Un carcerato. Uno dei tanti – intorno ai 50.000 in Italia (di cui poco più di 2.000 le donne). Ma un po’ particolare, perché è stato condannato al cosiddetto “ergastolo ostativo”, cioè senza alcun beneficio o sconto di pena: quello dove, nel fascicolo, è scritto “fine pena: mai”. Si chiama Carmelo Musumeci. Non è credente in Dio – almeno così dice – ma crede nella possibilità di cambiare la propria vita. Nei lunghissimi anni di carcere che ha già scontato, ha ritrovato un senso alla vita: ha studiato, si è laureato due volte, ha ascoltato il “cuore” – suo e di tutti i carcerati -, ha raccontato il dolore e la speranza in racconti struggenti e drammatici. Il carcere, che lui chiama “l’assassino dei sogni”, non è riuscito a uccidere il suo “sogno” di vita nuova, risorta.
In occasione del Giubileo dei carcerati ha scritto una specie di preghiera: “Dio, siamo i cattivi, i maledetti e i colpevoli per sempre: siamo gli ergastolani, quelli che devono vivere nel nulla e marcire in una cella per tutta la vita. Dio, nelle carceri italiane ci sono uomini che sono solo ombre, che vedono scorrere il tempo senza di loro e che vivono aspettando di morire. Dio, molti ergastolani, dopo tanti anni di carcere, camminano, respirano e sembrano vivi, ma in realtà sono già morti. Dio, l’ergastolano non vive, pensa di sopravvivere e, in realtà, non fa neppure quello, perché l’ergastolo lo tiene solo in vita, ma non è vita. Dio, nessun ‘umano’ o ‘disumano’ meriterebbe di vivere una punizione senza fine, tutti dovrebbero aver diritto di sapere quando finisce la propria pena. Dio, nessun’altra specie vivente tiene un suo simile dentro una gabbia per tutta la vita; una pena che non finisce mai non ha nulla di umano e fa passare la voglia di vivere. Dio, dillo tu agli ‘umani’ che gli ergastolani non hanno paura della morte perché la loro vita non è poi così diversa dalla morte. Dio, dillo tu agli ‘umani’ che la pena dovrebbe essere buona e non cattiva, che dovrebbe risarcire e non vendicare.
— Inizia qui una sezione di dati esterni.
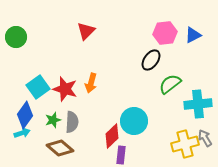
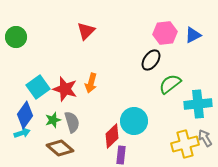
gray semicircle: rotated 20 degrees counterclockwise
Dio, dillo tu agli ‘umani’ che una pena che ruba il futuro per sempre, leva anche il rimorso per qualsiasi male uno abbia commesso. Dio, dillo tu agli ‘umani’ che solo il perdono suscita nei cattivi il senso di colpa, mentre le punizioni crudeli e senza futuro fanno sentire innocenti anche i peggiori criminali. Dio, dillo tu agli ‘umani’ che dopo tanti anni di carcere non si punisce più la persona che ha commesso il crimine, ma si punisce un’altra persona che con quel crimine non c’entra più nulla. Dio, come fa a rieducare una pena che non finisce mai? E poi, che senso avrebbe morire in cella rieducati? Dio, pensiamo che a te importi più che si possa ritornare rieducati fra gli uomini, a portare buone parole, che un rieducato morto, che neanche tu forse sapresti cosa farne… Dio, dillo tu agli ‘umani’ che l’ergastolo è una vera e propria tortura, che umilia la vita e il suo creatore. Dio, dillo tu agli ‘umani’ che la miglior difesa contro l’odio è l’amore e la miglior vendetta è il perdono. Dio, non so pregare, ma ti prego lo stesso: se proprio non puoi aiutarci, o se gli umani non ti danno retta, facci almeno morire presto”. Sono cappellano del carcere femminile di Perugia da oltre 20 anni. Come tutti noi cappellani, ho incrociato tanti sguardi, asciugato tante lacrime, accarezzato tanti volti… ho anche incontrato Carmelo, un giorno che gli hanno concesso un permesso presso la comunità Giovanni XXIII.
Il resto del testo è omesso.